Document layout detection data:

[Start of section]

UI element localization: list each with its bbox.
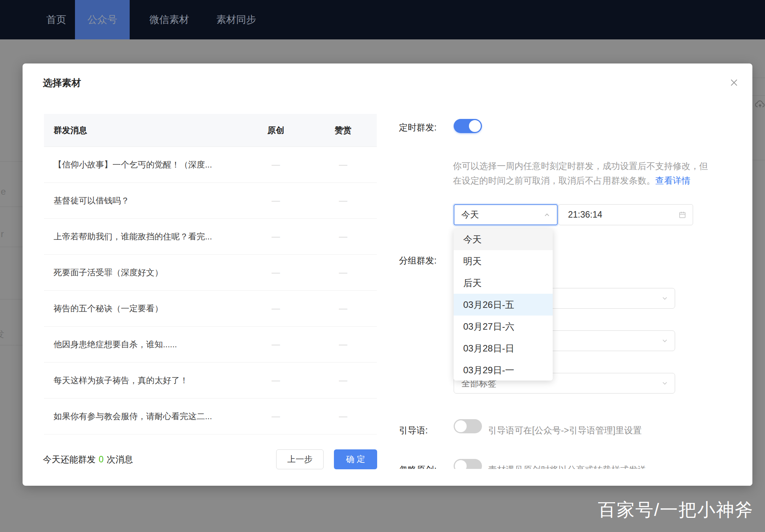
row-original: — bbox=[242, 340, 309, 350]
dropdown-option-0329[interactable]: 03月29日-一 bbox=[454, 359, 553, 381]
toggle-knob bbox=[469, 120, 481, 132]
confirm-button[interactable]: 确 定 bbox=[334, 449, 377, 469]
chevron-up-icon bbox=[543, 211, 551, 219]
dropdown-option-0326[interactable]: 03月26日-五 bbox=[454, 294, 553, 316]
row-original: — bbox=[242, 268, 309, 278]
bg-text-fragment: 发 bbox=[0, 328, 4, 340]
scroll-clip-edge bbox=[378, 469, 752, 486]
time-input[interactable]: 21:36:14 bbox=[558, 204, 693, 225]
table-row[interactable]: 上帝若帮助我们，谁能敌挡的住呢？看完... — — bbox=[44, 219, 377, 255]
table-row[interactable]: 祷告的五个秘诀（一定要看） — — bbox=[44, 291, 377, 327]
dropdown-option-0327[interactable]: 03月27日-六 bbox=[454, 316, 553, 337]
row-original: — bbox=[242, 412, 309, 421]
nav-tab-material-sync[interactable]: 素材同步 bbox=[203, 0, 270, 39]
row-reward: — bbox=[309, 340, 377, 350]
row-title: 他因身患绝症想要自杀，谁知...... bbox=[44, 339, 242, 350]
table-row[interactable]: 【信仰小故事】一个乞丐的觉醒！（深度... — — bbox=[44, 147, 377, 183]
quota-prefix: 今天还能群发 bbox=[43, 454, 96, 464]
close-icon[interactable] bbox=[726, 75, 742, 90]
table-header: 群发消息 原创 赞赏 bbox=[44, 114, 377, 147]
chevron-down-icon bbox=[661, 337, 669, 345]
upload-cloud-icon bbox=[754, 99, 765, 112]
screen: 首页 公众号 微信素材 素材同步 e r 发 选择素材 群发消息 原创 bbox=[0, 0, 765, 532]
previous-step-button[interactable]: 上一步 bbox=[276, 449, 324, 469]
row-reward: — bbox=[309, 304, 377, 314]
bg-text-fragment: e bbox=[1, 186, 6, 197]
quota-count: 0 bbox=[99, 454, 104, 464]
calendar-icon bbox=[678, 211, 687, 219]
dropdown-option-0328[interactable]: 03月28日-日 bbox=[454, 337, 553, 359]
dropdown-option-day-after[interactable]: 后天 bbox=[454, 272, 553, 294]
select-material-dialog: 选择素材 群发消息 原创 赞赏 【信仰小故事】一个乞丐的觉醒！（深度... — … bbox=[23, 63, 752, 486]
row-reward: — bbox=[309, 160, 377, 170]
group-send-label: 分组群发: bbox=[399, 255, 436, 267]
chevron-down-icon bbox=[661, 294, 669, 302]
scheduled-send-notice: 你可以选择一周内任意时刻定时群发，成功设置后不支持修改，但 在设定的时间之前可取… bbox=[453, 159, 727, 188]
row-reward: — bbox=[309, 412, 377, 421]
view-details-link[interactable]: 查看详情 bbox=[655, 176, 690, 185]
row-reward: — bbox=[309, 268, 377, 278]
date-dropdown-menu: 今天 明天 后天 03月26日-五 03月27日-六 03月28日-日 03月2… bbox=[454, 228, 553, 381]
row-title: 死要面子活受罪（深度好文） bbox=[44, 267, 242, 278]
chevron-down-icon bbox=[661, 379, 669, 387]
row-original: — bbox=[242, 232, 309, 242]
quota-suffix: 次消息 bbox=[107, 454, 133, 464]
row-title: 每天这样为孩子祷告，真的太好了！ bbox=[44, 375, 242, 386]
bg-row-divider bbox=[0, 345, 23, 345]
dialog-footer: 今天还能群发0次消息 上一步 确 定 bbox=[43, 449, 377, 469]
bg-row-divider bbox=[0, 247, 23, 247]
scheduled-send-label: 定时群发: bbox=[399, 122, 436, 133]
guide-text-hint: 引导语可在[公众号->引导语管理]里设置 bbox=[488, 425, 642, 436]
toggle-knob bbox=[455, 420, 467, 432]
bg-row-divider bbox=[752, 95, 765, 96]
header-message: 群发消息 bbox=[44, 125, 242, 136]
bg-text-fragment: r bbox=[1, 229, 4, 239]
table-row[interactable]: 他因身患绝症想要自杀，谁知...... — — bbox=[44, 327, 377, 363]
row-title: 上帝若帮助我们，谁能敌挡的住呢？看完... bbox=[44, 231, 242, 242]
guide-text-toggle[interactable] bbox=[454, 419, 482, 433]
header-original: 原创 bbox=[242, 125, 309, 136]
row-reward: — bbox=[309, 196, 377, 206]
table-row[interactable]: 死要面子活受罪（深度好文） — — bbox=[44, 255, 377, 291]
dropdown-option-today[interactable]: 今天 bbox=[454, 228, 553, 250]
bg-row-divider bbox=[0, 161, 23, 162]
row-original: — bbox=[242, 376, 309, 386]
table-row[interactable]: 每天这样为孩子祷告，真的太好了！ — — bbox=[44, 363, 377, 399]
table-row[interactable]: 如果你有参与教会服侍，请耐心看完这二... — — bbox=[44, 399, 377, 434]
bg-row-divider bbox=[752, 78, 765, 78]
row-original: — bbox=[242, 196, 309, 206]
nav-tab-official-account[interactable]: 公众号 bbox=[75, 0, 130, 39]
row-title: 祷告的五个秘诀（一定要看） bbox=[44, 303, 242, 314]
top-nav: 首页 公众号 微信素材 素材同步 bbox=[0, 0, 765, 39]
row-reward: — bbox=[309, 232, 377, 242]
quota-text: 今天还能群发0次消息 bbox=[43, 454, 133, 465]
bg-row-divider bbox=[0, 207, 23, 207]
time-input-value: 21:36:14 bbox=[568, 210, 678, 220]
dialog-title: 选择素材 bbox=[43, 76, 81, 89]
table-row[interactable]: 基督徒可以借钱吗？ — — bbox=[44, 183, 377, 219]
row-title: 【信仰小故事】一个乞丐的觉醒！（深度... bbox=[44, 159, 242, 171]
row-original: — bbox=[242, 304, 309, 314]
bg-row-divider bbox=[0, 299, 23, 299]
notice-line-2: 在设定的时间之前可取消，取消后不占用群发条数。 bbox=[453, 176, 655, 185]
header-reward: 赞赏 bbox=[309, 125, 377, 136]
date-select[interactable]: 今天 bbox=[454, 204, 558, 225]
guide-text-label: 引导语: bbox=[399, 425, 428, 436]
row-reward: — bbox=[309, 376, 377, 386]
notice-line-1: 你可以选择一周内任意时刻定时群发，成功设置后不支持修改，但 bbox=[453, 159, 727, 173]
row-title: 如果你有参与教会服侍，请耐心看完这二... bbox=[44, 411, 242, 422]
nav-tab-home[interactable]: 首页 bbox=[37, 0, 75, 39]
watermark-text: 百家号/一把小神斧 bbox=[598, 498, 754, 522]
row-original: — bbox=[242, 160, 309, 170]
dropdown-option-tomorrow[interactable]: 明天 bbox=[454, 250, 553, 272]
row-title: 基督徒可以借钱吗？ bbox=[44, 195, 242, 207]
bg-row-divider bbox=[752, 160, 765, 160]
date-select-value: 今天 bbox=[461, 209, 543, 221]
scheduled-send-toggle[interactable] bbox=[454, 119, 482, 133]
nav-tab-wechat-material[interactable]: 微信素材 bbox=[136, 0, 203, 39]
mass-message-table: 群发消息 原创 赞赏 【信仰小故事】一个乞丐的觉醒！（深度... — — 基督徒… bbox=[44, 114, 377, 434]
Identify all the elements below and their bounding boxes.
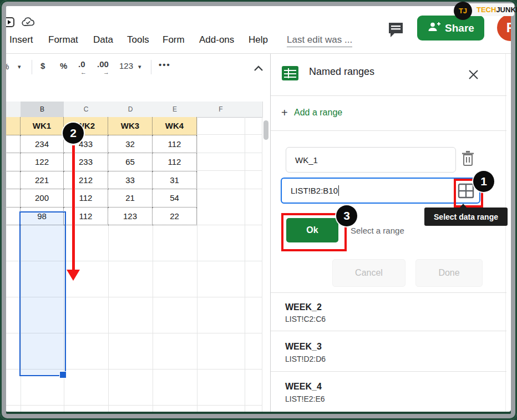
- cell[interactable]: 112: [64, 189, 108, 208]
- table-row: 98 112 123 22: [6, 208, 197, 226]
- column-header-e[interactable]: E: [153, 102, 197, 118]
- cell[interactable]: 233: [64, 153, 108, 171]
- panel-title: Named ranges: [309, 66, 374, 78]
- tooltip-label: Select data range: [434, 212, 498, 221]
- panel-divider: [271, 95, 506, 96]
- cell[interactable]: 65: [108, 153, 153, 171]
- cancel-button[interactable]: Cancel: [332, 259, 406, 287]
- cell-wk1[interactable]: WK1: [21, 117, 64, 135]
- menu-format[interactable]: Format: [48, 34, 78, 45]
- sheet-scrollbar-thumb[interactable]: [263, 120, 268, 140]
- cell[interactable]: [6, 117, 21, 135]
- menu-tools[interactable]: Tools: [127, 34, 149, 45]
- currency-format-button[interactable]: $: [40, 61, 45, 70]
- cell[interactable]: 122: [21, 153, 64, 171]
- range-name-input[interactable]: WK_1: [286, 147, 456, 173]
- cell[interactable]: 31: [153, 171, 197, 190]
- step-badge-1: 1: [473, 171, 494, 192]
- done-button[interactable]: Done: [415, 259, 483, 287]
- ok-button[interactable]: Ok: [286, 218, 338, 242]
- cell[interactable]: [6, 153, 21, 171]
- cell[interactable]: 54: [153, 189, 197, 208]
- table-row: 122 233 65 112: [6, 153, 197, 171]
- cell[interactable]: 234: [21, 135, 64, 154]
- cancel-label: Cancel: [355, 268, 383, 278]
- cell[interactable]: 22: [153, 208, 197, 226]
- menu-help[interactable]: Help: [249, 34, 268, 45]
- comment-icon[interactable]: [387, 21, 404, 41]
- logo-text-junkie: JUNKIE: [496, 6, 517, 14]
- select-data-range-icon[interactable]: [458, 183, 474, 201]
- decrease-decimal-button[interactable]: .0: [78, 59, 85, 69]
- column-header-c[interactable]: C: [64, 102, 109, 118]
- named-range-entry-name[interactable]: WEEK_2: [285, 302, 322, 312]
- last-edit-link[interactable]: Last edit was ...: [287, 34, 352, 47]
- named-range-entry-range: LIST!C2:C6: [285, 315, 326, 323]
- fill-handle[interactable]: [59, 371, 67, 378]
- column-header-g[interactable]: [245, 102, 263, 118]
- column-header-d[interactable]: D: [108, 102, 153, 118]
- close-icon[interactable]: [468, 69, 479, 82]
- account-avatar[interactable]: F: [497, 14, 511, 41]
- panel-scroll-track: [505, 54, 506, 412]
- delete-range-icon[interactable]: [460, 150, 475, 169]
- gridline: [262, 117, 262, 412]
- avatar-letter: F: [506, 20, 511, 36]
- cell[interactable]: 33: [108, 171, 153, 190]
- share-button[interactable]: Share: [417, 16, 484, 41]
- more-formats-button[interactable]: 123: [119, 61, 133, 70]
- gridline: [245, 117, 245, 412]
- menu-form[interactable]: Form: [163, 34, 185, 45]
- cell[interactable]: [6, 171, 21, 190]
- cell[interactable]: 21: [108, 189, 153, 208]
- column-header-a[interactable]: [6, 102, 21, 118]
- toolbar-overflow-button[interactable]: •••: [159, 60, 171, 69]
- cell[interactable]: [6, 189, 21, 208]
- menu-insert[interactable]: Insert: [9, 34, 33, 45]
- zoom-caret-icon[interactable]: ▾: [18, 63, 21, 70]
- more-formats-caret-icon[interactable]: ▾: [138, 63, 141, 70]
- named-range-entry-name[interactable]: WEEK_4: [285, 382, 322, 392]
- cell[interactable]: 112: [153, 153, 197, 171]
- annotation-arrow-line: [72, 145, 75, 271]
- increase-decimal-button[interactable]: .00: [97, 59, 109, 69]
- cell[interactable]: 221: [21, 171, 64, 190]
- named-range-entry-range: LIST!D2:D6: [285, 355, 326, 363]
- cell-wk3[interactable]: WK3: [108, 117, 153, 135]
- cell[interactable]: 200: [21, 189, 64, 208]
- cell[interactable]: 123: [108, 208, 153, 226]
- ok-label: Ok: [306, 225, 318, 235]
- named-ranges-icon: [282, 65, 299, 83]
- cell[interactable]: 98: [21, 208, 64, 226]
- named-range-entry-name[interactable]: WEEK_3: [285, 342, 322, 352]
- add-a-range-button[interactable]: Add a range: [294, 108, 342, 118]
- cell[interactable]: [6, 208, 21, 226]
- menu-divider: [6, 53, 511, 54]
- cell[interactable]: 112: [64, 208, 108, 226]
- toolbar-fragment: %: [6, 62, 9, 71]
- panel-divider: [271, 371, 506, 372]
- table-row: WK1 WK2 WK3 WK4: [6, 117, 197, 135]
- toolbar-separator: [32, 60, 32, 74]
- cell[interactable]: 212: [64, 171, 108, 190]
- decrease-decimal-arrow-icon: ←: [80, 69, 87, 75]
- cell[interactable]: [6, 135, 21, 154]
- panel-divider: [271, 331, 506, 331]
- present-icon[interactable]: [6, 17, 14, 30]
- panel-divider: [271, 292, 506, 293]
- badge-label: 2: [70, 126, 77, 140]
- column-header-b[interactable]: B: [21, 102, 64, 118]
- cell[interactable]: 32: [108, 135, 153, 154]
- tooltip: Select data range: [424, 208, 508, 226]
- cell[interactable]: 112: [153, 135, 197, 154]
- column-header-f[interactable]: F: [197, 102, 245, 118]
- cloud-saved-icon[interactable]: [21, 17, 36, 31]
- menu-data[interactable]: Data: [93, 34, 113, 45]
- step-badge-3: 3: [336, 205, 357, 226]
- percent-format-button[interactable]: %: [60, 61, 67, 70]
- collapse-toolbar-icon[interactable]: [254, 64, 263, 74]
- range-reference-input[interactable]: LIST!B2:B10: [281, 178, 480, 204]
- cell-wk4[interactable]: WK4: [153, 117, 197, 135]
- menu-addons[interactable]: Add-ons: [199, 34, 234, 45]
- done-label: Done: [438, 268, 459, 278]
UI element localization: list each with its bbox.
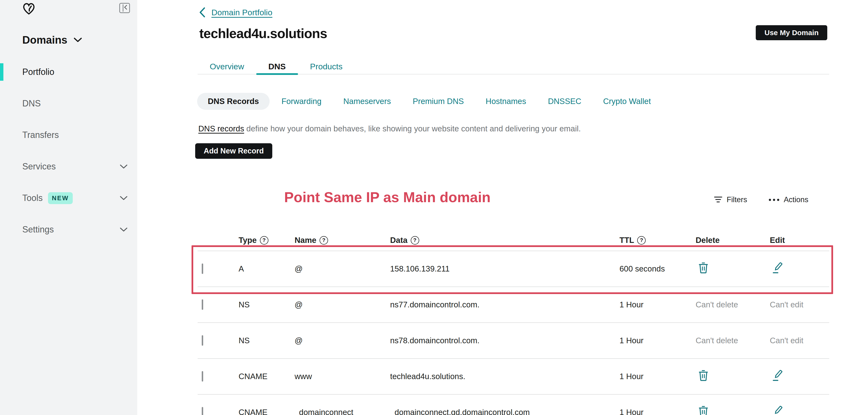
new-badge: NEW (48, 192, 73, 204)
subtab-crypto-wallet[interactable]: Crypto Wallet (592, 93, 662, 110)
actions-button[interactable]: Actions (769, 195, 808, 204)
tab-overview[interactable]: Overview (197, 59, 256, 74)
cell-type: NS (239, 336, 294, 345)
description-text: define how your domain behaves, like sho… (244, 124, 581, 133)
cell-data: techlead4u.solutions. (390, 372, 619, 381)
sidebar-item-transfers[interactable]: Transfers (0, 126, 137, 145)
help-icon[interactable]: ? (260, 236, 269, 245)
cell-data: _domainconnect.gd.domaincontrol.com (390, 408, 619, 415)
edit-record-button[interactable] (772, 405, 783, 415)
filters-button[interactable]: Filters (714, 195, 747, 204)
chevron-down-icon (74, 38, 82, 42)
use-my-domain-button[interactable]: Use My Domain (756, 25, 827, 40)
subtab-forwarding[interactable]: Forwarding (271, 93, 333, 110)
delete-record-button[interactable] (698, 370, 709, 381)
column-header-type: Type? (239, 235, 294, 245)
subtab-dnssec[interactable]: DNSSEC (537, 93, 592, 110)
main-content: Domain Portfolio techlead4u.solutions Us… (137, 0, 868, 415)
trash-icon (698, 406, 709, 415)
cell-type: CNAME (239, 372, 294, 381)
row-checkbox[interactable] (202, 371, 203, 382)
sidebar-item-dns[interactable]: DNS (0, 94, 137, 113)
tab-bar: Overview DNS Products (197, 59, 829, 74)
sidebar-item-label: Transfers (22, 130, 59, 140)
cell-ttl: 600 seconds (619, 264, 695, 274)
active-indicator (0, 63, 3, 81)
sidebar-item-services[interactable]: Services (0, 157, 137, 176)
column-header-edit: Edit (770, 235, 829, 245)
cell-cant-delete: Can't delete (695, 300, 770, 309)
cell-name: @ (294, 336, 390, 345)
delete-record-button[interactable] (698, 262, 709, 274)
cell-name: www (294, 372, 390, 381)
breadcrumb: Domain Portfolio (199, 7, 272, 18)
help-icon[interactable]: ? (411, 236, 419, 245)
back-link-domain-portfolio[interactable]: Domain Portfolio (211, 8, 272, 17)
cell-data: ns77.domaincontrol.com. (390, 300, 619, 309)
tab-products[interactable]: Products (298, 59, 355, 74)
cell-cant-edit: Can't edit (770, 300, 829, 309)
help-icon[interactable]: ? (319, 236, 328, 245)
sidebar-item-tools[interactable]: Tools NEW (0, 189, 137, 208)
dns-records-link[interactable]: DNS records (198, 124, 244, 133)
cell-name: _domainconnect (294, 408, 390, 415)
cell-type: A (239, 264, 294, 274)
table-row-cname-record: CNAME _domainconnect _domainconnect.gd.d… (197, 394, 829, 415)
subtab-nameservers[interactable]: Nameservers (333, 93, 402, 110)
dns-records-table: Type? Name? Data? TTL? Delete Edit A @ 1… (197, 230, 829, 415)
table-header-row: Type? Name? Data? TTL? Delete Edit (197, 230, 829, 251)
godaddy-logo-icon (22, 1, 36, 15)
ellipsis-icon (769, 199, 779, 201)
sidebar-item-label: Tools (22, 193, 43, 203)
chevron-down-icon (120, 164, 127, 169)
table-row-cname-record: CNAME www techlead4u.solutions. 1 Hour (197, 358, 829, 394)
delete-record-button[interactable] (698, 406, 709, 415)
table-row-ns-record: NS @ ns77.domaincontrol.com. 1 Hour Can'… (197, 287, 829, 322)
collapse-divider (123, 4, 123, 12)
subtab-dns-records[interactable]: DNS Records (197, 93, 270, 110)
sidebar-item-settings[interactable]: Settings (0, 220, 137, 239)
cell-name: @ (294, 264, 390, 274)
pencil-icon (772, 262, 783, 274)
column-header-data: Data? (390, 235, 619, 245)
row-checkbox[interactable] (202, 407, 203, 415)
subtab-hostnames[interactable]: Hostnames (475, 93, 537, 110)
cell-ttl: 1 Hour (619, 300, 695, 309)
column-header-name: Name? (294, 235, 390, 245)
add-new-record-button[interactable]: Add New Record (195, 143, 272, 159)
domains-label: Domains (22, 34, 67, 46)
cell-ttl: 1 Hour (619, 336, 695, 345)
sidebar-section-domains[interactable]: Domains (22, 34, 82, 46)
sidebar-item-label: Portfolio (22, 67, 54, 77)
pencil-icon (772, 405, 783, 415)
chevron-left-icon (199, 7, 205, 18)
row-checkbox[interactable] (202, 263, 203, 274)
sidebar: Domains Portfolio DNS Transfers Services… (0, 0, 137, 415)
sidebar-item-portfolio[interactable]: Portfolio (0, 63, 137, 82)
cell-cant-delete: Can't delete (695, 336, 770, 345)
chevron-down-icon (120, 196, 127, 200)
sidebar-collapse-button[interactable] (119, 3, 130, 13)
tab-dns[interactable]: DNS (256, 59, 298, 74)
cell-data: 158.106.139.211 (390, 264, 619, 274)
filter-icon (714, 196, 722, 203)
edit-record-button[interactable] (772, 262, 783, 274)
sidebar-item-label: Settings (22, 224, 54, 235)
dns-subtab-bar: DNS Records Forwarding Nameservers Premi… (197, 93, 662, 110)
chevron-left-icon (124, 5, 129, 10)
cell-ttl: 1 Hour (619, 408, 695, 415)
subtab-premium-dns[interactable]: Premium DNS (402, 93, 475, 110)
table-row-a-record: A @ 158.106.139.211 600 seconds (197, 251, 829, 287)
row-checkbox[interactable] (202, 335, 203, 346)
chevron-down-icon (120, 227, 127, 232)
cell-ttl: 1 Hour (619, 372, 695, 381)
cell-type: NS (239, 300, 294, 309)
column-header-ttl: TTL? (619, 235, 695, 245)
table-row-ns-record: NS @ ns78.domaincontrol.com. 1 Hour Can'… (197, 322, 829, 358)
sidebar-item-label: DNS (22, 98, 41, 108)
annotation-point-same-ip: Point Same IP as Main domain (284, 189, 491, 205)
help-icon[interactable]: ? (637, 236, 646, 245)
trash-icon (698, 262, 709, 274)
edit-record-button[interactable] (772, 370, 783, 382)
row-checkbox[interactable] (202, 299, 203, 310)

[End of section]

▶ WORK ORDER
Determine, please, how many lines hold "dialog" in the records, and give that number by itself.

▶ RESPONSE BOX
3